Introduction Antipsychotic medication is widely associated with dysmetabolism including obesity and type 2 diabetes, cardiovascular-related diseases and early death. Obesity is considered the single most important risk factor for cardiovascular morbidity and mortality. Interventions against antipsychotic-associated obesity are limited and insufficient. Glucagon-like peptide-1 (GLP-1) receptor agonists are approved for the treatment of type 2 diabetes, but their bodyweight-lowering effects have also been recognised in patients with non-diabetes. The primary endpoint of this trial is weight loss after 3 months of treatment with a GLP-1 receptor agonist (exenatide once weekly) in patients with non-diabetic schizophrenia with antipsychotic-associated obesity. Secondary endpoints include physiological and metabolic measurements, various psychopathological and cognitive measures, and structural and functional brain MRI.
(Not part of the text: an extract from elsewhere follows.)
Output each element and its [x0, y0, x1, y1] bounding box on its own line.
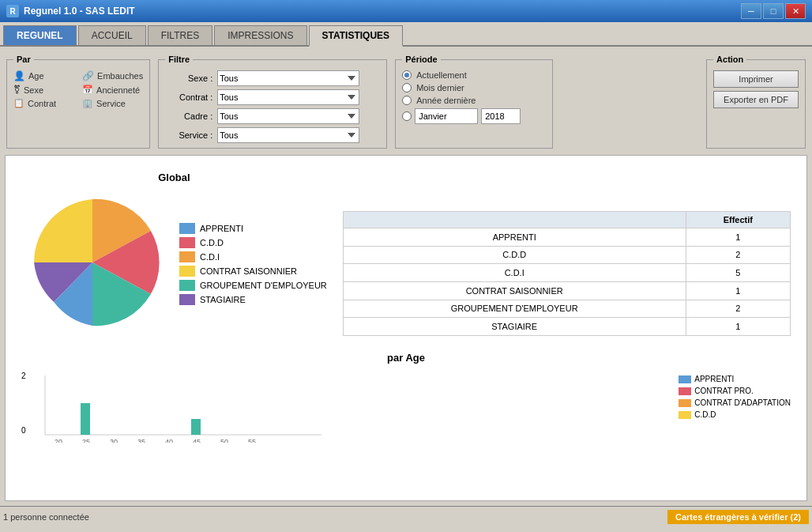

Methods and analysis 40 obese patients with schizophrenia or schizoaffective disorder treated with antipsychotic drugs will be randomised to subcutaneous injection of exenatide once weekly (2 mg) or placebo for 3 months, adjunctive to their antipsychotic treatment.
Ethics and dissemination The trial has been approved by the Danish Health and Medicines Authority, the National Committee on Health Research Ethics and the Danish Data Protection Agency. Trial participation presupposes theoral and written patient informed consent. An external, independent monitoring committee (Good Clinical Practice Unit at Copenhagen University Hospital) will monitor the study according to the GCP Guidelines. Trial data, including positive, negative and inconclusive results, will be presented at national and international scientific meetings and conferences. Papers will be submitted to peer-reviewed journals.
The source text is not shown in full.